Grant nodded, even though Kane had turned away, thinking about their times together, feeling the memories fade into place. “I don’t think it will be long,” he said, his voice low.
“What’s that?” Kane asked, turning once more to look at his friend. He seemed to notice the bandage across his friend’s ribs for the first time. “Hey, Grant, what happened to you?” he asked, concerned.
“Me and Shizuka had a fight,” Grant explained. “She stabbed me, did some other damage, too.” He held up his left arm, showing Kane the ruined wrist joint. “I don’t think I’m going to last to the end. I’m sorry.”
Kane looked at Grant, seeing the scabs, the wounds, the broken wrist. “You’ve been a good soldier, and before that a good Magistrate and always, always a good friend,” he said. “Heaven’s going to be everything they promised us. Baptiste and I will be with you before you know it.”
Grant took another long drag on the cigar, feeling the heavy smoke fill his throat and lungs. “Did you get every thing you wanted done, Kane?” he asked as the blue-gray smoke coiled around him.
Kane nodded. “In forty-eight hours everyone here will be dead, friend.”
Grant coughed then, hacked as he tried to draw another drag from the cigar. As he did so, he felt the pain pulling again at the spot just above his belly, where the point of Shizuka’s katana had pierced his body. He walked a few paces in a circle before sinking down and sitting on the packed soil beneath him.
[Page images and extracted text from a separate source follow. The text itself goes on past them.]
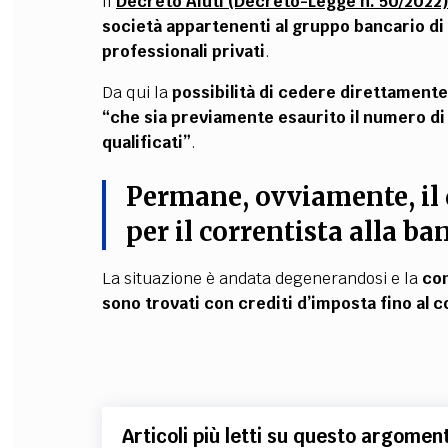
Il
Decreto Aiuti (Decreto-Legge n. 50/2022
società appartenenti al gruppo bancario di 
professionali privati
.
Da qui la
possibilità di cedere direttamente 
“che sia previamente esaurito il numero di 
qualificati”
.
Permane, ovviamente, il d
per il correntista alla ba
La situazione è andata degenerandosi e la
con
sono trovati con crediti d’imposta fino al col
Articoli più letti su questo argomen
“You want me to do anything?” Kane asked, realizing that his old friend was in pain. “Get anyone?”
“We’ll all be dead soon enough,” Grant replied, looking up at the stars. “Then we can finally enter the Dreaming for all eternity.”
Silent, Kane stood watching as the cigar held by his oldest friend burned slowly down to a stump in his curled fingers, and the white material of the bandage turned a deeper and deeper shade of red.
Once Grant’s cigar had burned itself out, Kane turned and walked back inside the redoubt, closing the door behind him. Accessing the emergency controls, he sealed them. Not even a nuclear attack would open them now.
DECIMAL RIVER LOOKED UP from his screen in the outback cavern. “We’ve lost one,” he said, “but our door is now open.”
Silently, Broken Ghost nodded acknowledgment, and Cloud Singer followed suit. Soon they would travel through the Dreaming World and enter Cerberus via the mat-trans gateway. And then they would finally execute Lakesh for his crimes against the Original Tribe.